▸ **AIM OF THE TASK**:
Using the data beneath, show every line that includes the word "Schmetz".

[Items listed in a dataset]
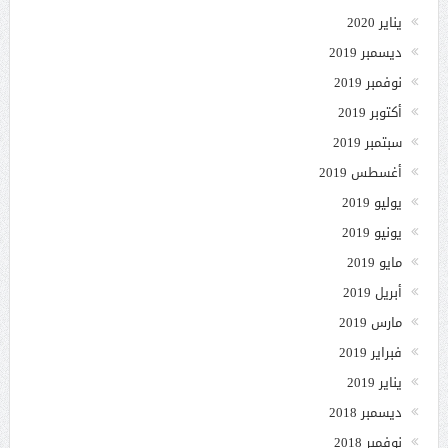
يناير 2020
ديسمبر 2019
نوفمبر 2019
أكتوبر 2019
سبتمبر 2019
أغسطس 2019
يوليو 2019
يونيو 2019
مايو 2019
أبريل 2019
مارس 2019
فبراير 2019
يناير 2019
ديسمبر 2018
نوفمبر 2018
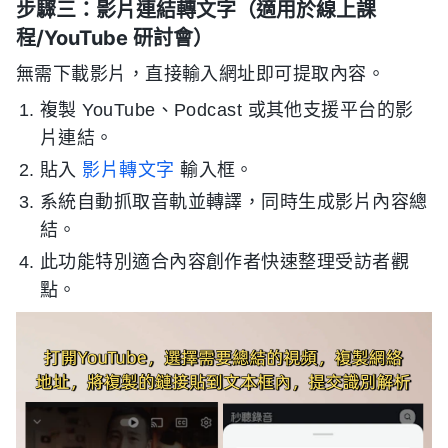
步驟三：影片連結轉文字（適用於線上課
程/YouTube 研討會）
無需下載影片，直接輸入網址即可提取內容。
複製 YouTube、Podcast 或其他支援平台的影
片連結。
貼入
影片轉文字
輸入框。
系統自動抓取音軌並轉譯，同時生成影片內容總
結。
此功能特別適合內容創作者快速整理受訪者觀
點。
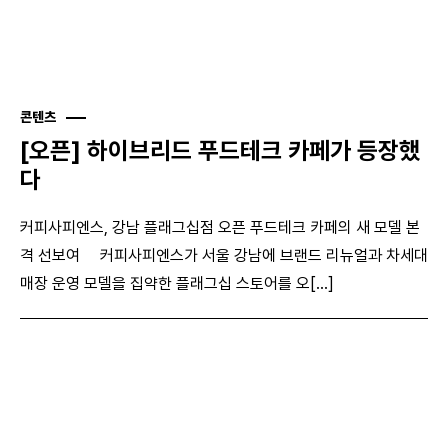
콘텐츠
[오픈] 하이브리드 푸드테크 카페가 등장했
다
커피사피엔스, 강남 플래그십점 오픈 푸드테크 카페의 새 모델 본
격 선보여 커피사피엔스가 서울 강남에 브랜드 리뉴얼과 차세대
매장 운영 모델을 집약한 플래그십 스토어를 오[...]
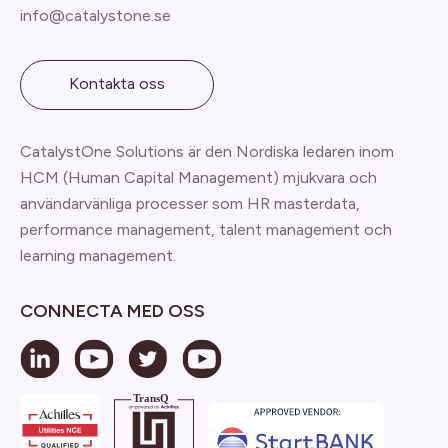
info@catalystone.se
Kontakta oss
CatalystOne Solutions är den Nordiska ledaren inom
HCM (Human Capital Management) mjukvara och
användarvänliga processer som HR masterdata,
performance management, talent management och
learning management.
CONNECTA MED OSS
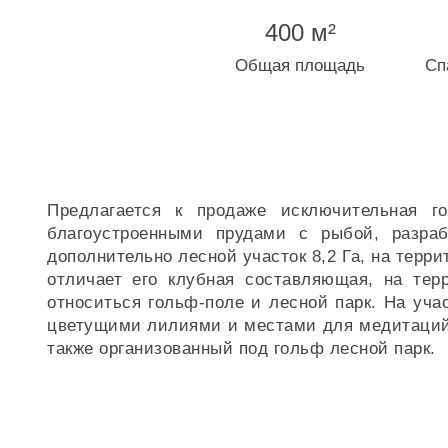
400 м²
Общая площадь
Сп
Предлагается к продаже исключительная г
благоустроенными прудами с рыбой, разра
дополнительно лесной участок 8,2 Га, на терр
отличает его клубная составляющая, на тер
относиться гольф-поле и лесной парк. На уча
цветущими лилиями и местами для медитаций.
также организованный под гольф лесной парк.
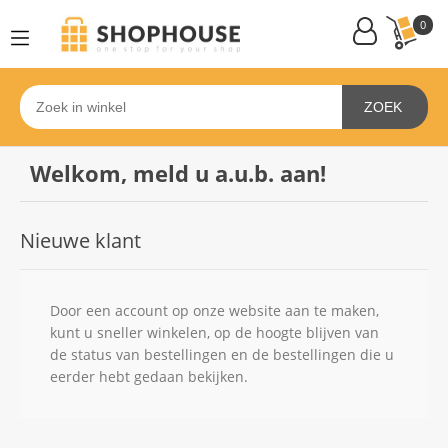
0
ZOEK
Welkom, meld u a.u.b. aan!
Nieuwe klant
Door een account op onze website aan te maken,
kunt u sneller winkelen, op de hoogte blijven van
de status van bestellingen en de bestellingen die u
eerder hebt gedaan bekijken.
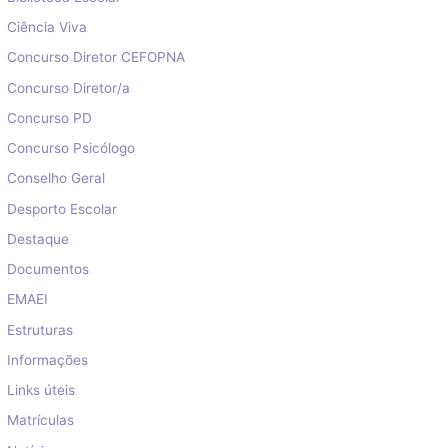
Ciência Viva
Concurso Diretor CEFOPNA
Concurso Diretor/a
Concurso PD
Concurso Psicólogo
Conselho Geral
Desporto Escolar
Destaque
Documentos
EMAEI
Estruturas
Informações
Links úteis
Matrículas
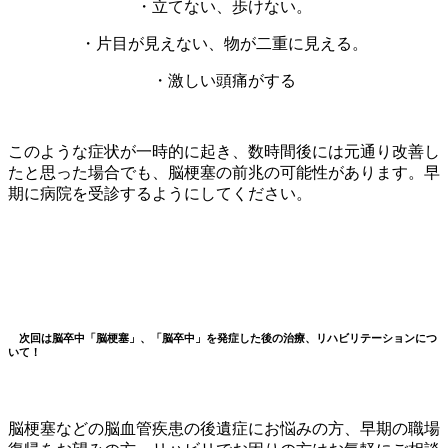
・立てない、歩けない。
・片目が見えない、物が二重に見える。
・激しい頭痛がする
このような症状が一時的に起き、数時間後には元通り改善し
たと思った場合でも、脳梗塞の前兆の可能性があります。早
期に病院を受診するようにしてください。
次回は脳卒中「脳梗塞」、「脳卒中」を発症した後の治療、リハビリテーションにつ
いて！
脳梗塞などの脳血管疾患の後遺症にお悩みの方、早期の職場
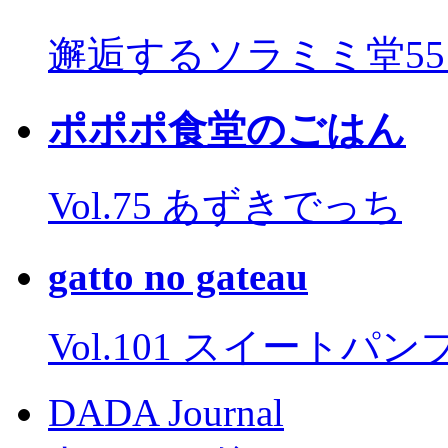
邂逅するソラミミ堂5
ポポポ食堂のごはん
Vol.75 あずきでっち
gatto no gateau
Vol.101 スイートパ
DADA Journal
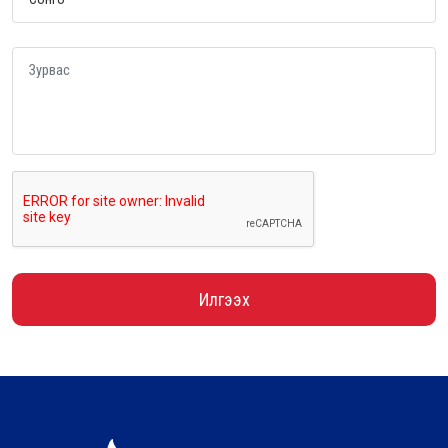
Илгээх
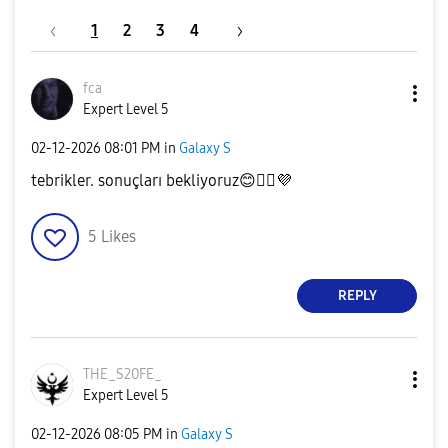
1
2
3
4
fca
Expert Level 5
‎02-12-2026
08:01 PM
in
Galaxy S
tebrikler. sonuçları bekliyoruz
😊
👍🏻
💜
5
Likes
REPLY
THE_S20FE_
Expert Level 5
‎02-12-2026
08:05 PM
in
Galaxy S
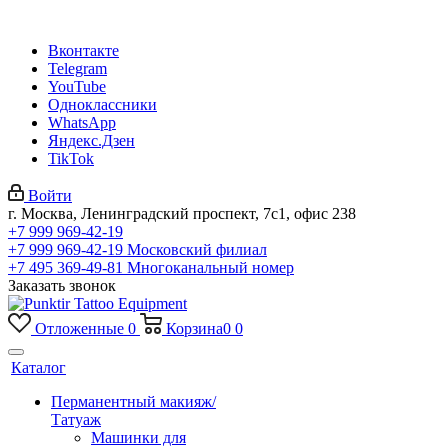
Вконтакте
Telegram
YouTube
Одноклассники
WhatsApp
Яндекс.Дзен
TikTok
Войти
г. Москва, Ленинградский проспект, 7с1, офис 238
+7 999 969-42-19
+7 999 969-42-19
Московский филиал
+7 495 369-49-81
Многоканальный номер
Заказать звонок
Отложенные
0
Корзина
0
0
Каталог
Перманентный макияж/
Татуаж
Машинки для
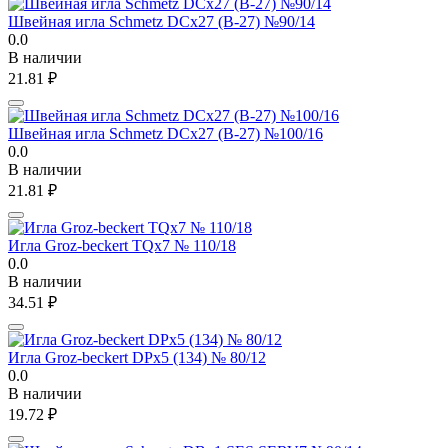
Швейная игла Schmetz DCx27 (B-27) №90/14
0.0
В наличии
21.81
₽
Швейная игла Schmetz DCx27 (B-27) №100/16
0.0
В наличии
21.81
₽
Игла Groz-beckert TQx7 № 110/18
0.0
В наличии
34.51
₽
Игла Groz-beckert DPx5 (134) № 80/12
0.0
В наличии
19.72
₽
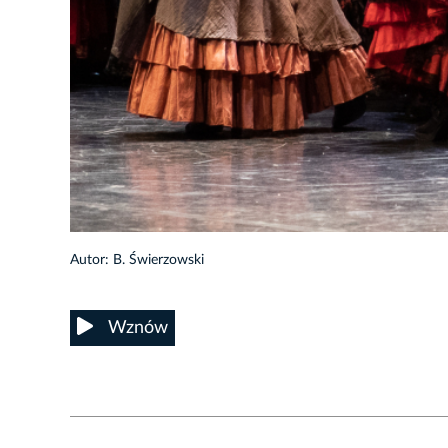
6/31
Autor: B. Świerzowski
Wznów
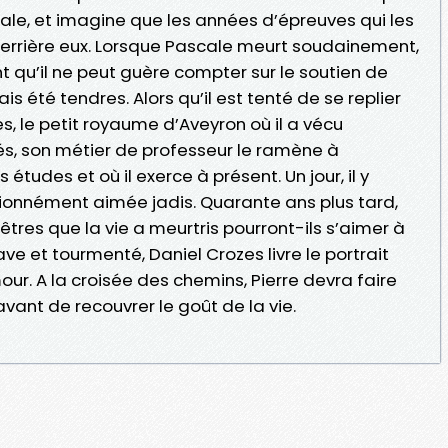
ale, et imagine que les années d’épreuves qui les
errière eux. Lorsque Pascale meurt soudainement,
nt qu’il ne peut guère compter sur le soutien de
mais été tendres. Alors qu’il est tenté de se replier
, le petit royaume d’Aveyron où il a vécu
és, son métier de professeur le ramène à
es études et où il exerce à présent. Un jour, il y
sionnément aimée jadis. Quarante ans plus tard,
êtres que la vie a meurtris pourront-ils s’aimer à
 et tourmenté, Daniel Crozes livre le portrait
ur. A la croisée des chemins, Pierre devra faire
avant de recouvrer le goût de la vie.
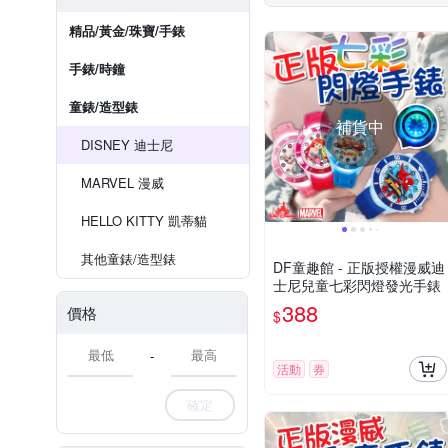
精品/黃金/珠寶/手錶
手錶/時鐘
童錶/造型錶
補貨中
DISNEY 迪士尼
MARVEL 漫威
HELLO KITTY 凱蒂貓
其他童錶/造型錶
DF童趣館 - 正版授權漫威迪
士尼兒童七彩閃燈發光手錶
388
價格
$
-
活動
券
確定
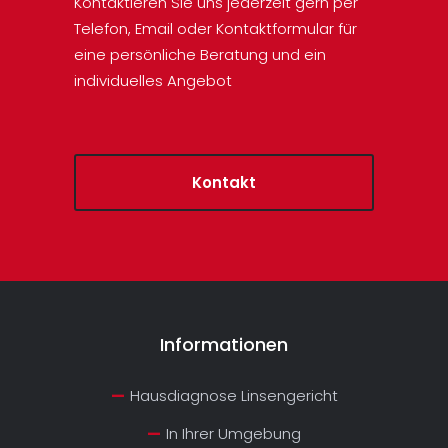
Kontaktieren Sie uns jederzeit gern per
Telefon, Email oder Kontaktformular für
eine persönliche Beratung und ein
individuelles Angebot
Kontakt
Informationen
Hausdiagnose Linsengericht
In Ihrer Umgebung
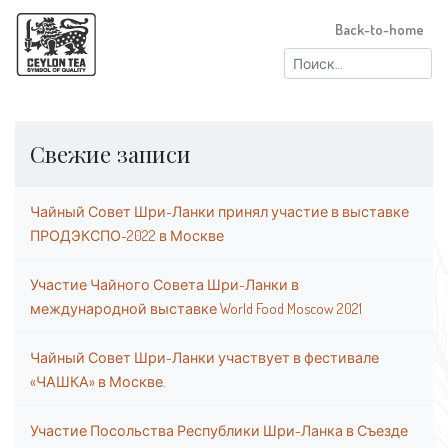
Back-to-home
Найти:
Свежие записи
Чайный Совет Шри-Ланки принял участие в выставке
ПРОДЭКСПО-2022 в Москве
Участие Чайного Совета Шри-Ланки в
международной выставке World Food Moscow 2021
Чайный Совет Шри-Ланки участвует в фестивале
«ЧАШКА» в Москве.
Участие Посольства Республики Шри-Ланка в Съезде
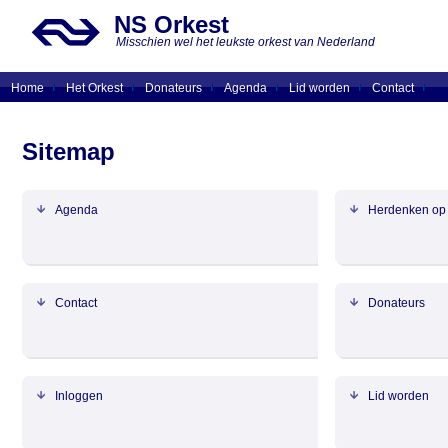
NS Orkest
Misschien wel het leukste orkest van Nederland
Home
Het Orkest
Donateurs
Agenda
Lid worden
Contact
Sitemap
Agenda
Herdenken op 
Contact
Donateurs
Inloggen
Lid worden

▸ **TASK RESULT**:
Швейная игла Schmetz DCx27 (B-27) №90/14
Швейная игла Schmetz DCx27 (B-27) №100/16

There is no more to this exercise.